┌────────

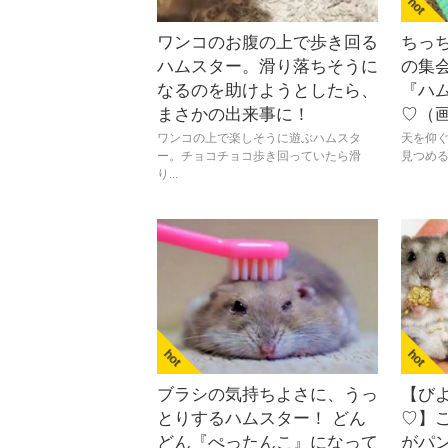
ワンコのお腹の上で歩き回る
ちっ
ハムスター。滑り落ちそうに
の集
なるのを助けようとしたら、
『ハ
まさかの出来事に！
♡（
ワンコの上で楽しそうに遊ぶハムスタ
天を仰ぐ
ー。チョコチョコ歩き回っていたら滑
見つめる
り...
ブラシの気持ちよさに、うっ
【び
とりするハムスター！ どん
♡】
どん『ぺったんこ』になって
がパ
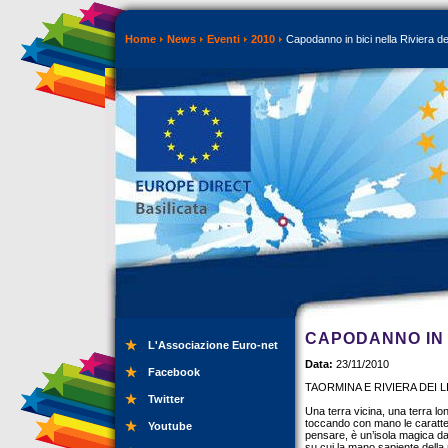
Home
News
Eventi
2010
Capodanno in bici nella Riviera dei
CAPODANNO IN B
L'Associazione Euro-net
Data:
23/11/2010
Facebook
TAORMINA E RIVIERA DEI 
Twitter
Una terra vicina, una terra lo
toccando con mano le caratteri
Youtube
pensare, è un’isola magica da 
su cui la mano sapiente della n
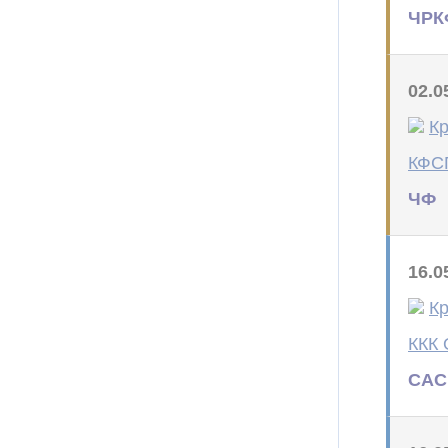
ЧРКФ
02.0
Кр
КФС
ЧФ
16.0
Кр
ККК 
САС 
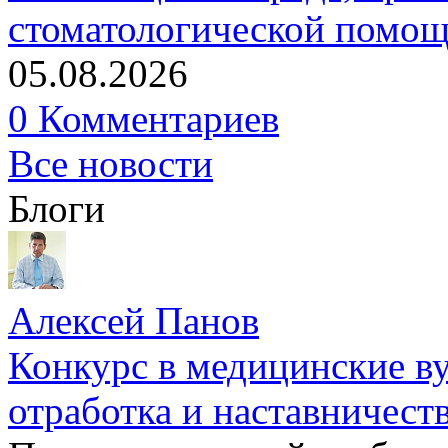
стоматологической помо
05.08.2026
0 Комментариев
Все новости
Блоги
Алексей Панов
Конкурс в медицинские ву
отработка и наставничест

└────────

Should a record include a picture, omit it from your copy and return the rest unchanged.

ワンコのお腹の上で歩き回る
ちっ
ハムスター。滑り落ちそうに
の集
なるのを助けようとしたら、
『ハ
まさかの出来事に！
♡（
ワンコの上で楽しそうに遊ぶハムスタ
天を仰ぐ
ー。チョコチョコ歩き回っていたら滑
見つめる
り...
ブラシの気持ちよさに、うっ
【び
とりするハムスター！ どん
♡】
どん『ぺったんこ』になって
がパ
Home
News
Eventi
2010
Capodanno in bici nella Riviera dei
CAPODANNO IN B
L'Associazione Euro-net
Data:
23/11/2010
Facebook
TAORMINA E RIVIERA DEI 
Twitter
Una terra vicina, una terra lo
toccando con mano le caratteri
Youtube
pensare, è un’isola magica da 
su cui la mano sapiente della n
ЧРКФ
02.0
Кр
КФС
ЧФ
16.0
Кр
ККК 
САС 
стоматологической помо
05.08.2026
0 Комментариев
Все новости
Блоги
Алексей Панов
Конкурс в медицинские ву
отработка и наставничест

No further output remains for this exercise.